Daddy Pig syndrome and why Dads aren’t actually idiots

I love a bit of Peppa Pig, which is just as well since our Fifi was obsessed by it for years. She would happily do one of her 4.30am get ups and watch a DVD of it on loop until the rest of the house was awake. Now she’s a little bit older, I don’t have quite so much Peppa so when I randomly caught an episode the other day, it reignited my irritation at the programme’s portrayal of Dads.

It’s an odd dissonance that men are paid better, have access to better jobs, better this and better that but are oddly usually portrayed as pretty incompetent as fathers. Oh no! The man has to change a nappy! Hilarity ensues! Daddy Pig is the living (or perhaps that should be animated) embodiment of this. And no, the fact that a lot of it is very funny for adults, doesn’t make up for it either.

I suppose I should count myself lucky I don’t have to suffer that sort of travails that everydaysexism catalogued on a depressingly regular basis but it does get my goat that my kids are taught from an early age by kids programmes that I shouldn’t be able to cook, will get lost hopelessly when we’re out and about, I won’t be able to get them dressed and will generally stumble about the place prat-falling over my own feet at least once a minute. True, I do eat most of what they leave on the plate, so I’ll give them that one but overall it seems that men are usually portrayed as a fish out of water when it comes to dealing with their own kids.

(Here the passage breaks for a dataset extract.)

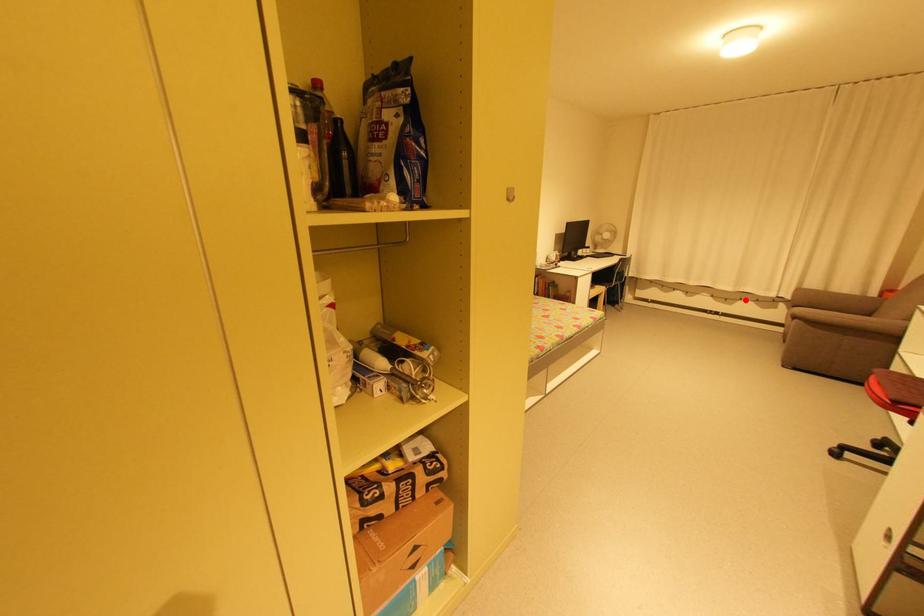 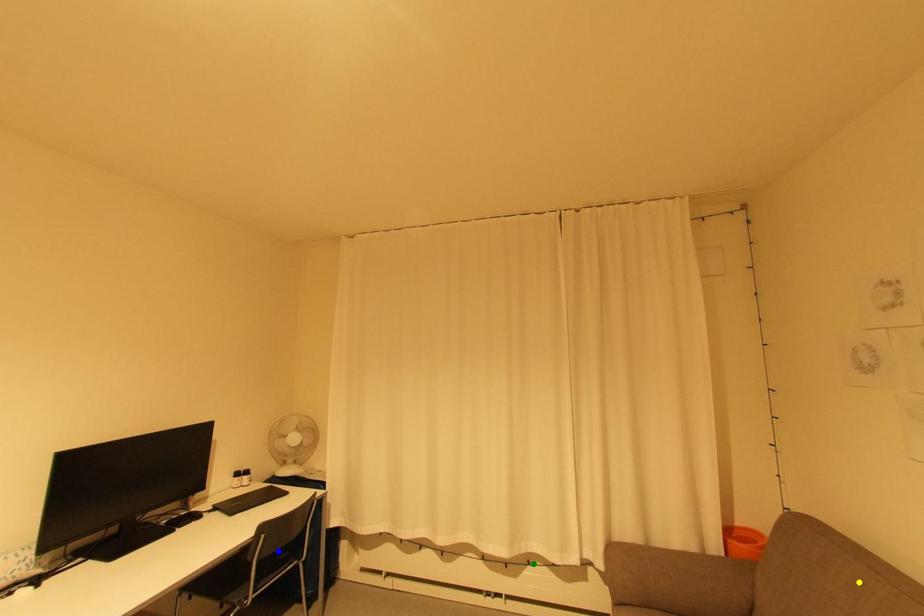 Question: I am providing you with two images of the same scene from different viewpoints. A red point is marked on the first image. You are given multiple points on the second image. Which mark in image 2 goes with the point in image 1?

Perhaps this is true though, perhaps I live in a cosy middle class bubble where a lot of the men I know are willing to be involved with their kids past the point of kicking a football around the garden on a sunny evening. Perhaps my experience isn’t actually indicative of the national norm but what I do think is things wont change as long as we have plenty of stuff aimed at kids that makes men look like berks around children. It’s not just kids programmes either, there are plenty of films that either overtly (like Dwayne Johnson in Tooth Fairy) or by implication (pick any film with kids as the protagonist, the father will be an absent minded idiot- Epic is the most recent one that springs to mind) portray the dad as some well meaning imbecile.

Well I’m not.

So there.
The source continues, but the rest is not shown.